I have two goals for this series: First, that we followers of Christ would get an idea of what our future home is like. That vision is what the Bible calls hope, and when hope becomes vivid in our hearts and minds, the world and Devil have no weapons to defeat us. That hope transforms us and motivates us to live eternally significant lives. Hope is a foolproof solution to spiritual mediocrity.

Second, I hope that these messages will help persuade people to give their lives to Christ. I want to challenge each of our members to invite someone to church during this series. Here's a link to the page on our website that gives the sermon titles and dates: The Truth About Heaven You can send that link to a friend through email, or print it out and hand them a copy. We'll have some paper copies this Sunday for you to use in inviting friends as well. Please pray with me that this series will accomplish those goals.

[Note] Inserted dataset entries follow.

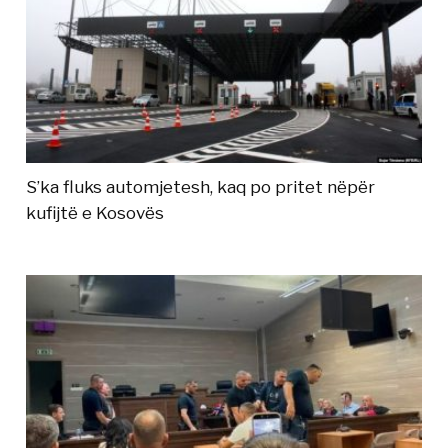
S’ka fluks automjetesh, kaq po pritet nëpër
kufijtë e Kosovës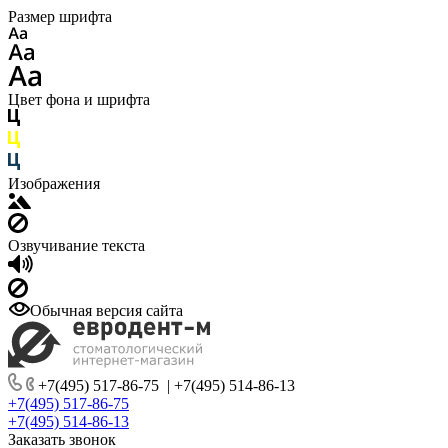
Размер шрифта
Цвет фона и шрифта
Изображения
Озвучивание текста
Обычная версия сайта
+7(495) 517-86-75
|
+7(495) 514-86-13
+7(495) 517-86-75
+7(495) 514-86-13
Заказать звонок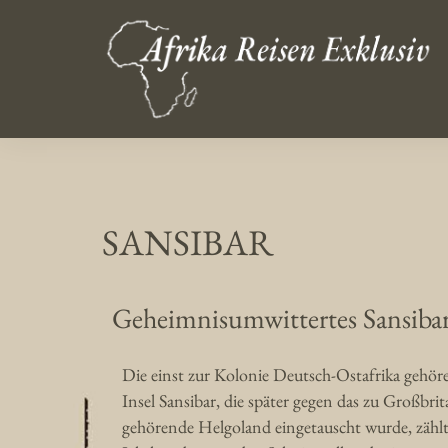
SANSIBAR
Geheimnisumwittertes Sansiba
Die einst zur Kolonie Deutsch-Ostafrika gehör
Insel Sansibar, die später gegen das zu Großbri
gehörende Helgoland eingetauscht wurde, zählt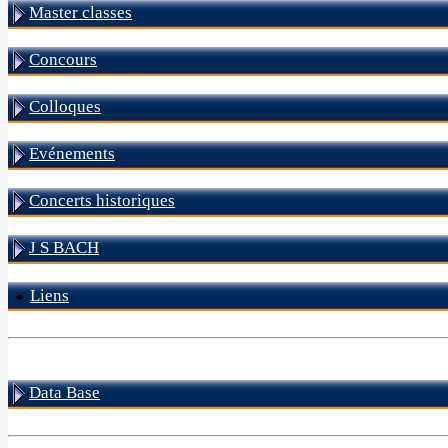
Master classes
Concours
Colloques
Evénements
Concerts historiques
J S BACH
Liens
Data Base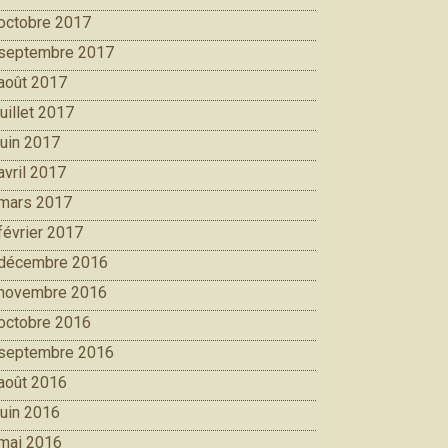
octobre 2017
septembre 2017
août 2017
juillet 2017
juin 2017
avril 2017
mars 2017
février 2017
décembre 2016
novembre 2016
octobre 2016
septembre 2016
août 2016
juin 2016
mai 2016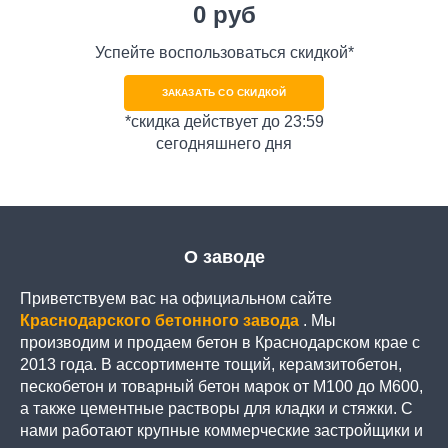
0
руб
Успейте воспользоваться скидкой*
ЗАКАЗАТЬ СО СКИДКОЙ
*скидка действует до 23:59
сегодняшнего дня
О заводе
Приветствуем вас на официальном сайте
Краснодарского бетонного завода
. Мы
производим и продаем бетон в Краснодарском крае с
2013 года. В ассортименте тощий, керамзитобетон,
пескобетон и товарный бетон марок от М100 до М600,
а также цементные растворы для кладки и стяжки. С
нами работают крупные коммерческие застройщики и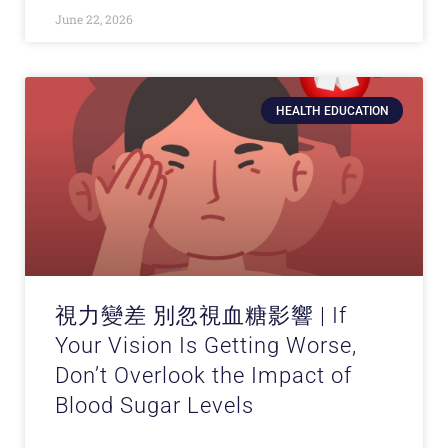
June 22, 2026
HEALTH EDUCATION
視力變差 別忽視血糖影響 | If
Your Vision Is Getting Worse,
Don’t Overlook the Impact of
Blood Sugar Levels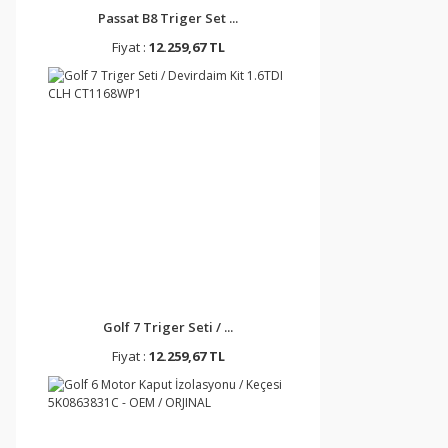
Passat B8 Triger Set ...
Fiyat :
12.259,67 TL
Golf 7 Triger Seti / ...
Fiyat :
12.259,67 TL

Do you want to do some personal study on the topic of Heaven? I can recommend two books that have been enormously helpful to me in preparing for this series. Heaven, by Randy Alcorn, is a look at biblical teaching on eternal life. Alcorn is such an engaging writer, and his topic is so fascinating, the book is hard to put down once you start. Then there's Surprised By Hope, by the English scholar N. T. Wright. Whereas Alcorn is mainly concerned with giving his readers a guided tour of Heaven, Wright is more concerned about the question: "Based on what we know about Heaven, how should we live right now?" Wright is a great writer, as well, and when you read his books, the voice inside your head has a British accent. At least, it does for me.

For now, you may enjoy reading this brief article on Heaven by one of my favorite authors and preachers Joe McKeever: Get Ready, Heaven!

I can't wait to start this series. I hope to see you there.